■ Task input
== Segment start ==
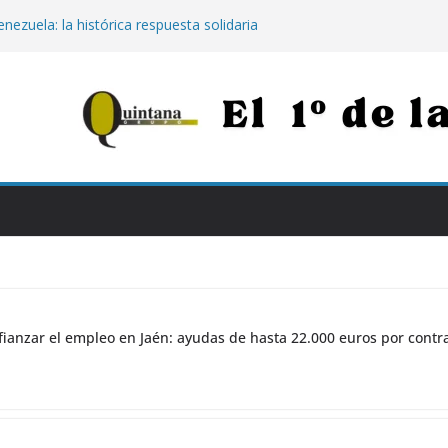
nezuela: la histórica respuesta solidaria
00 euros tras los destructivos
 para afianzar el empleo en Jaén:
000 euros por contratar de forma
Jaén: extinguido el fuego tras arder 14
Neurotraumatológico
para los más vulnerables: el Hospital de
apia con calostro en bebés prematuros
la propuesta para conectar Jaén y Madrid
n grandes obras
ianzar el empleo en Jaén: ayudas de hasta 22.000 euros por contr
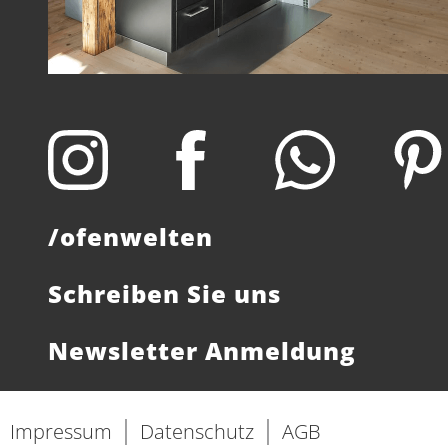
/ofenwelten
Schreiben Sie uns
Newsletter Anmeldung
|
|
Impressum
Datenschutz
AGB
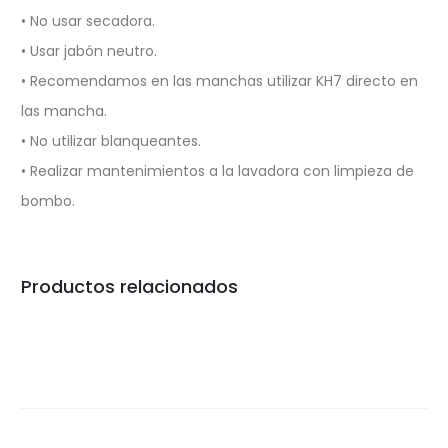
• No usar secadora.
• Usar jabón neutro.
• Recomendamos en las manchas utilizar KH7 directo en
las mancha.
• No utilizar blanqueantes.
• Realizar mantenimientos a la lavadora con limpieza de
bombo.
Productos relacionados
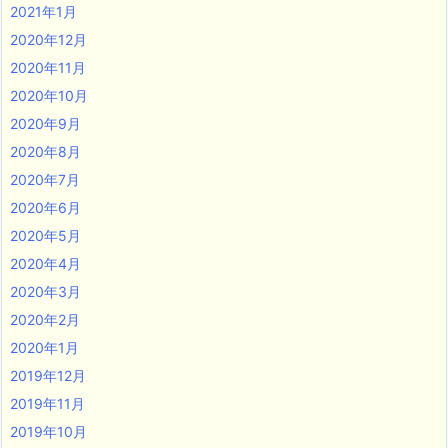
2021年1月
2020年12月
2020年11月
2020年10月
2020年9月
2020年8月
2020年7月
2020年6月
2020年5月
2020年4月
2020年3月
2020年2月
2020年1月
2019年12月
2019年11月
2019年10月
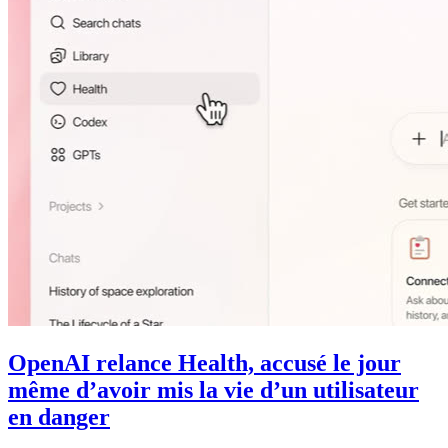
OpenAI relance Health, accusé le jour
même d’avoir mis la vie d’un utilisateur
en danger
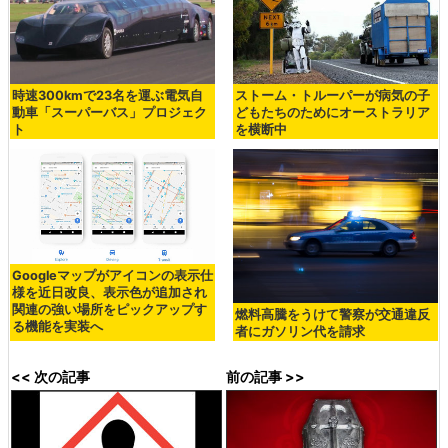
時速300kmで23名を運ぶ電気自
ストーム・トルーパーが病気の子
動車「スーパーバス」プロジェク
どもたちのためにオーストラリア
ト
を横断中
Googleマップがアイコンの表示仕
様を近日改良、表示色が追加され
関連の強い場所をピックアップす
燃料高騰をうけて警察が交通違反
る機能を実装へ
者にガソリン代を請求
<< 次の記事
前の記事 >>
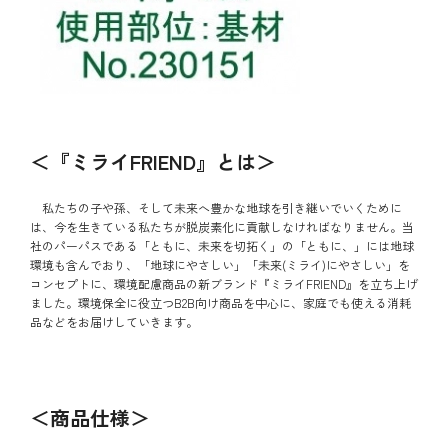
＜『ミライFRIEND』とは＞
私たちの子や孫、そして未来へ豊かな地球を引き継いでいくために
は、今を生きている私たちが脱炭素化に貢献しなければなりません。当
社のパーパスである「ともに、未来を切拓く」の「ともに、」には地球
環境も含んでおり、「地球にやさしい」「未来(ミライ)にやさしい」を
コンセプトに、環境配慮商品の新ブランド『ミライFRIEND』を立ち上げ
ました。環境保全に役立つB2B向け商品を中心に、家庭でも使える消耗
品などをお届けしていきます。
＜商品仕様＞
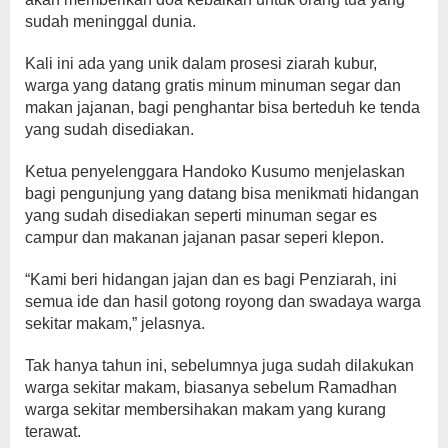
sudah meninggal dunia.
Kali ini ada yang unik dalam prosesi ziarah kubur,
warga yang datang gratis minum minuman segar dan
makan jajanan, bagi penghantar bisa berteduh ke tenda
yang sudah disediakan.
Ketua penyelenggara Handoko Kusumo menjelaskan
bagi pengunjung yang datang bisa menikmati hidangan
yang sudah disediakan seperti minuman segar es
campur dan makanan jajanan pasar seperi klepon.
“Kami beri hidangan jajan dan es bagi Penziarah, ini
semua ide dan hasil gotong royong dan swadaya warga
sekitar makam,” jelasnya.
Tak hanya tahun ini, sebelumnya juga sudah dilakukan
warga sekitar makam, biasanya sebelum Ramadhan
warga sekitar membersihakan makam yang kurang
terawat.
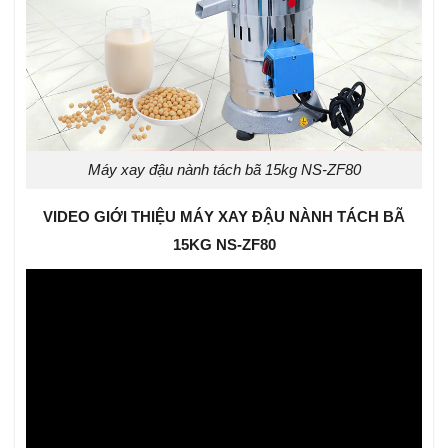
Máy xay đậu nành tách bã 15kg NS-ZF80
VIDEO GIỚI THIỆU MÁY XAY ĐẬU NÀNH TÁCH BÃ
15KG NS-ZF80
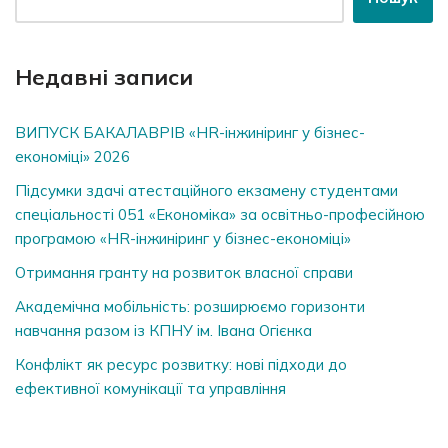
Недавні записи
ВИПУСК БАКАЛАВРІВ «HR-інжиніринг у бізнес-
економіці» 2026
Підсумки здачі атестаційного екзамену студентами
спеціальності 051 «Економіка» за освітньо-професійною
програмою «HR-інжиніринг у бізнес-економіці»
Отримання гранту на розвиток власної справи
Академічна мобільність: розширюємо горизонти
навчання разом із КПНУ ім. Івана Огієнка
Конфлікт як ресурс розвитку: нові підходи до
ефективної комунікації та управління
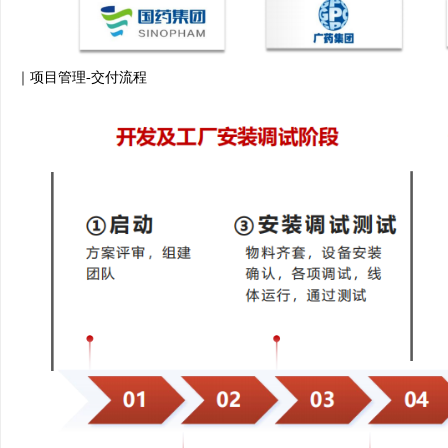
项目管理
-交付流程
｜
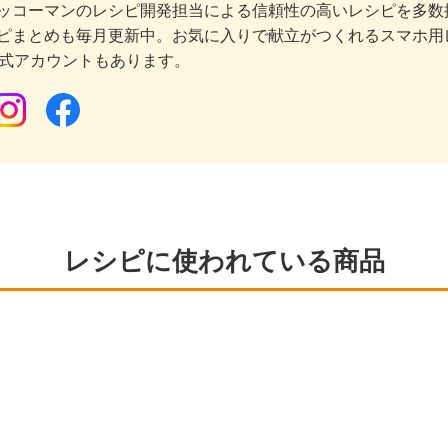
ッコーマンのレシピ開発担当による信頼性の高いレシピを多数
ピまとめも毎月更新中。お気に入りで献立がつくれるスマホ用
公式アカウントもあります。
レシピに使われている商品
る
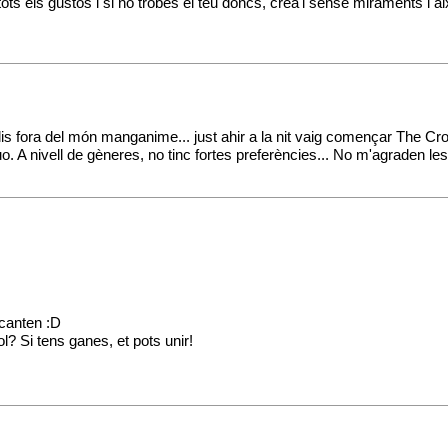
tots els gustos i si no trobes el teu doncs, crea'l sense miraments i 
pelis fora del món manganime... just ahir a la nit vaig començar The C
. A nivell de gèneres, no tinc fortes preferències... No m'agraden les 
ncanten :D
? Si tens ganes, et pots unir!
== Segment end ==
■ Task to carry out
An exact copy of every entry above is needed, with the pictures left out.

■ Written solution
nezuela: la histórica respuesta solidaria
00 euros tras los destructivos
 para afianzar el empleo en Jaén:
000 euros por contratar de forma
Jaén: extinguido el fuego tras arder 14
Neurotraumatológico
para los más vulnerables: el Hospital de
apia con calostro en bebés prematuros
la propuesta para conectar Jaén y Madrid
n grandes obras
ianzar el empleo en Jaén: ayudas de hasta 22.000 euros por contr
/ofenwelten
Schreiben Sie uns
Newsletter Anmeldung
|
|
Impressum
Datenschutz
AGB
• No usar secadora.
• Usar jabón neutro.
• Recomendamos en las manchas utilizar KH7 directo en
las mancha.
• No utilizar blanqueantes.
• Realizar mantenimientos a la lavadora con limpieza de
bombo.
Productos relacionados
2021年1月
2020年12月
2020年11月
2020年10月
2020年9月
2020年8月
2020年7月
2020年6月
2020年5月
2020年4月
2020年3月
2020年2月
2020年1月
2019年12月
2019年11月
2019年10月
OpenAI relance Health, accusé le jour
même d’avoir mis la vie d’un utilisateur
en danger
時速300kmで23名を運ぶ電気自
ストーム・トルーパーが病気の子
動車「スーパーバス」プロジェク
どもたちのためにオーストラリア
ト
を横断中
Googleマップがアイコンの表示仕
様を近日改良、表示色が追加され
関連の強い場所をピックアップす
燃料高騰をうけて警察が交通違反
る機能を実装へ
者にガソリン代を請求
<< 次の記事
前の記事 >>
＜『ミライFRIEND』とは＞
私たちの子や孫、そして未来へ豊かな地球を引き継いでいくために
は、今を生きている私たちが脱炭素化に貢献しなければなりません。当
社のパーパスである「ともに、未来を切拓く」の「ともに、」には地球
環境も含んでおり、「地球にやさしい」「未来(ミライ)にやさしい」を
コンセプトに、環境配慮商品の新ブランド『ミライFRIEND』を立ち上げ
ました。環境保全に役立つB2B向け商品を中心に、家庭でも使える消耗
品などをお届けしていきます。
＜商品仕様＞
sudah meninggal dunia.
Kali ini ada yang unik dalam prosesi ziarah kubur,
warga yang datang gratis minum minuman segar dan
makan jajanan, bagi penghantar bisa berteduh ke tenda
yang sudah disediakan.
Ketua penyelenggara Handoko Kusumo menjelaskan
bagi pengunjung yang datang bisa menikmati hidangan
yang sudah disediakan seperti minuman segar es
campur dan makanan jajanan pasar seperi klepon.
“Kami beri hidangan jajan dan es bagi Penziarah, ini
semua ide dan hasil gotong royong dan swadaya warga
sekitar makam,” jelasnya.
Tak hanya tahun ini, sebelumnya juga sudah dilakukan
warga sekitar makam, biasanya sebelum Ramadhan
warga sekitar membersihakan makam yang kurang
terawat.
Máy xay đậu nành tách bã 15kg NS-ZF80
VIDEO GIỚI THIỆU MÁY XAY ĐẬU NÀNH TÁCH BÃ
15KG NS-ZF80
Недавні записи
ВИПУСК БАКАЛАВРІВ «HR-інжиніринг у бізнес-
економіці» 2026
Підсумки здачі атестаційного екзамену студентами
спеціальності 051 «Економіка» за освітньо-професійною
програмою «HR-інжиніринг у бізнес-економіці»
Отримання гранту на розвиток власної справи
Академічна мобільність: розширюємо горизонти
навчання разом із КПНУ ім. Івана Огієнка
Конфлікт як ресурс розвитку: нові підходи до
ефективної комунікації та управління
项目管理
-交付流程
｜
ッコーマンのレシピ開発担当による信頼性の高いレシピを多数
ピまとめも毎月更新中。お気に入りで献立がつくれるスマホ用
公式アカウントもあります。
レシピに使われている商品
る
tots els gustos i si no trobes el teu doncs, crea'l sense miraments i 
pelis fora del món manganime... just ahir a la nit vaig començar The C
. A nivell de gèneres, no tinc fortes preferències... No m'agraden les 
ncanten :D
? Si tens ganes, et pots unir!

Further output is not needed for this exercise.